Learning to be alone…..
…and enjoy being alone. Yes, I think this is going to be my biggest hurdle this year.
I am now 25 days into the second year of being a widow. Doesn’t seem possible, but it is.
I’m actually never alone. Trying to get time alone in my house with 4 teenagers, a 7 year old and countless teen friends coming and going is near impossible. I’ve complained about this to friends….I really think I want time alone (mostly from exhaustion), but then when I actually do get it I feel the grief and loneliness assault me. Sometimes this makes me wonder if I haven’t processed my grief properly.
I’m finding that the emotional loneliness of grief causes you to pursue crazy amounts of activity. And I’m guessing this is an effort to escape the pain.
Intimacy–really knowing, understanding and honoring another person–is what I am missing. That bond with another human being that allows you to completely be yourself, knowing that no matter what you say or share, the other person will love you. I spent the first 20 years of my adult life cultivating my relationship with Chris. Since it takes a years to build this intimacy with someone, I’m sure it is not easily dispelled or recreated.

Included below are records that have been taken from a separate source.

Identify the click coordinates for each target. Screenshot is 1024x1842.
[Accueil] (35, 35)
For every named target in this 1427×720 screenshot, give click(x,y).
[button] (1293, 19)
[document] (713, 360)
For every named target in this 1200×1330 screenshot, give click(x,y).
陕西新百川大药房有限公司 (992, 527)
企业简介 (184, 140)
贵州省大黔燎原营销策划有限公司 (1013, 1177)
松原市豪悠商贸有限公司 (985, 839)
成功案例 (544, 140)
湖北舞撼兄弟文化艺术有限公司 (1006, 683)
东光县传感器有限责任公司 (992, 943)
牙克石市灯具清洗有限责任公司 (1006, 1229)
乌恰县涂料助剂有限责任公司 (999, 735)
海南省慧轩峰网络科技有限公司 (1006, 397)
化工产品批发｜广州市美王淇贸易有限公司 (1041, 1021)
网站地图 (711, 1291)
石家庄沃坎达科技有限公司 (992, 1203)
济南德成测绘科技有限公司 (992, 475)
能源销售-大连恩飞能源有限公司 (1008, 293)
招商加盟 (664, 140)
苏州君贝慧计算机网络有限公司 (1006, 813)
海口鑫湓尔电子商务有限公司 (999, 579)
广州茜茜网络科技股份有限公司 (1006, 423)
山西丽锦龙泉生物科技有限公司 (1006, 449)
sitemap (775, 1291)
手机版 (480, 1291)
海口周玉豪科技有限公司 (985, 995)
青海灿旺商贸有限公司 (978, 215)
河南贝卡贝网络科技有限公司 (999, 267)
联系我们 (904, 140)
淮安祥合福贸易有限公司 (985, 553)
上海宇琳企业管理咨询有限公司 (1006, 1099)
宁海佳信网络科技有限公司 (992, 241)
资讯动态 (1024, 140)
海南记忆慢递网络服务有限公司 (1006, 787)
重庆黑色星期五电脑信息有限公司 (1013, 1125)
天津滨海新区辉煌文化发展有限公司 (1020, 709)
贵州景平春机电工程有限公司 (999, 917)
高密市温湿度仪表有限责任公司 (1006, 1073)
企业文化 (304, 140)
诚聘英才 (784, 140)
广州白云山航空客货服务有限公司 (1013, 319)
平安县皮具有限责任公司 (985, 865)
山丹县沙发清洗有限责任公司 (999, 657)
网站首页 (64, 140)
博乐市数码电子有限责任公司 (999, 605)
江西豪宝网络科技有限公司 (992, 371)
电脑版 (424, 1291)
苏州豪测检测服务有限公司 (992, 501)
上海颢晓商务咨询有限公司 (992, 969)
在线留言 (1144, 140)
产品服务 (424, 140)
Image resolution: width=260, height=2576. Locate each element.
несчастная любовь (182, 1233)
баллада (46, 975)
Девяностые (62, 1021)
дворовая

Solitude is being alone without feeling lonely. This is what I want. I remember, before Chris died, how I loved being by myself in the house. It was such a treat to be able to read, listen to music, clean, and do projects with no interruptions. I always felt so refreshed after days like that. Now? Now I’m afraid of long periods of solitude. After all, who runs towards pain?
I don’t think I’m naive enough to think that the loneliness will ever be completely gone. I’m just looking for contentment, peace. The absence of fear.
Solitude can be a time of spiritual growth. A time of refreshment. I want this back. I haven’t quite figured out how to go about accomplishing this. But I think being aware of it is a good first step. Being alone does not have to be synonymous with loneliness. I need to reprogram my brain, in hopes of reprogramming my feelings.
“Teaching them to observe all that I have commanded you. And behold, I am with you always, to the end of the age.”